• What you are asked to do: Give back the records below exactly, every one, with no pictures.

• Material provided:
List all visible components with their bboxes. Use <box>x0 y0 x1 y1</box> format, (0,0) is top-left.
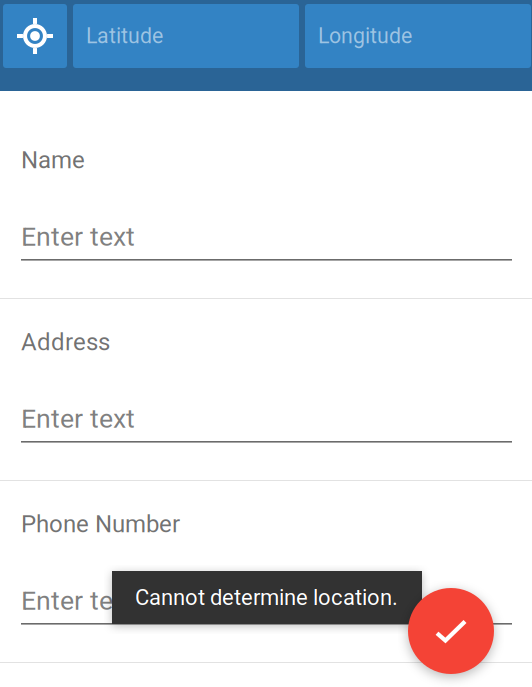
staticText: Enter text <box>21 585 135 616</box>
staticText: Enter text <box>21 221 135 252</box>
staticText: Longitude <box>318 24 412 48</box>
button[interactable]: Save <box>408 588 494 674</box>
staticText: Phone Number <box>21 510 180 538</box>
button[interactable]: Longitude <box>305 4 531 68</box>
staticText: Latitude <box>86 24 163 48</box>
staticText: Address <box>21 328 110 356</box>
staticText: Enter text <box>21 403 135 434</box>
button[interactable]: Latitude <box>73 4 299 68</box>
button[interactable]: Use current location <box>3 4 67 68</box>
staticText: Cannot determine location. <box>135 585 398 610</box>
staticText: Name <box>21 146 85 174</box>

• Result of this task:
List all visible components with their bboxes. Use <box>x0 y0 x1 y1</box> format, (0,0) is top-left.
staticText: Enter text <box>21 585 135 616</box>
staticText: Enter text <box>21 221 135 252</box>
staticText: Longitude <box>318 24 412 48</box>
button[interactable]: Save <box>408 588 494 674</box>
staticText: Phone Number <box>21 510 180 538</box>
button[interactable]: Longitude <box>305 4 531 68</box>
staticText: Latitude <box>86 24 163 48</box>
staticText: Address <box>21 328 110 356</box>
staticText: Enter text <box>21 403 135 434</box>
button[interactable]: Latitude <box>73 4 299 68</box>
button[interactable]: Use current location <box>3 4 67 68</box>
staticText: Cannot determine location. <box>135 585 398 610</box>
staticText: Name <box>21 146 85 174</box>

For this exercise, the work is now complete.